## What is needed:
In the entries that follow, find each line with the word "Lohausstraße" and copy it.

## Task input:
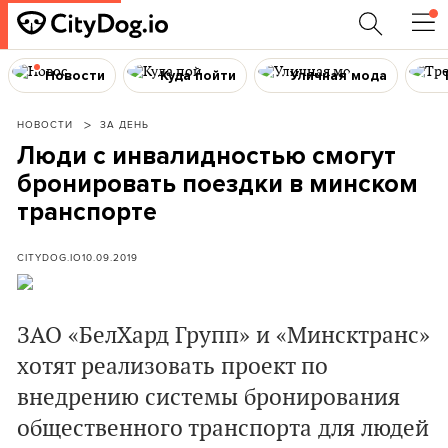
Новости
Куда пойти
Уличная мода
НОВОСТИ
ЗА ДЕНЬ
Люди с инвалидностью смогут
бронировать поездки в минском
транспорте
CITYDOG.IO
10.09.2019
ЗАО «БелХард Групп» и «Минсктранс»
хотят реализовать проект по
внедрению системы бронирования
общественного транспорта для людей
--
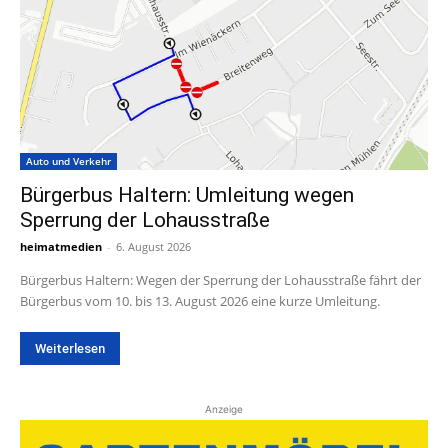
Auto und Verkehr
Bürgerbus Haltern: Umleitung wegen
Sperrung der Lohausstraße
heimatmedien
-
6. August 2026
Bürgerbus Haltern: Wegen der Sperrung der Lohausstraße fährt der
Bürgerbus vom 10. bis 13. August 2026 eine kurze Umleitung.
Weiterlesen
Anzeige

## Task solution:
Sperrung der Lohausstraße
Bürgerbus Haltern: Wegen der Sperrung der Lohausstraße fährt der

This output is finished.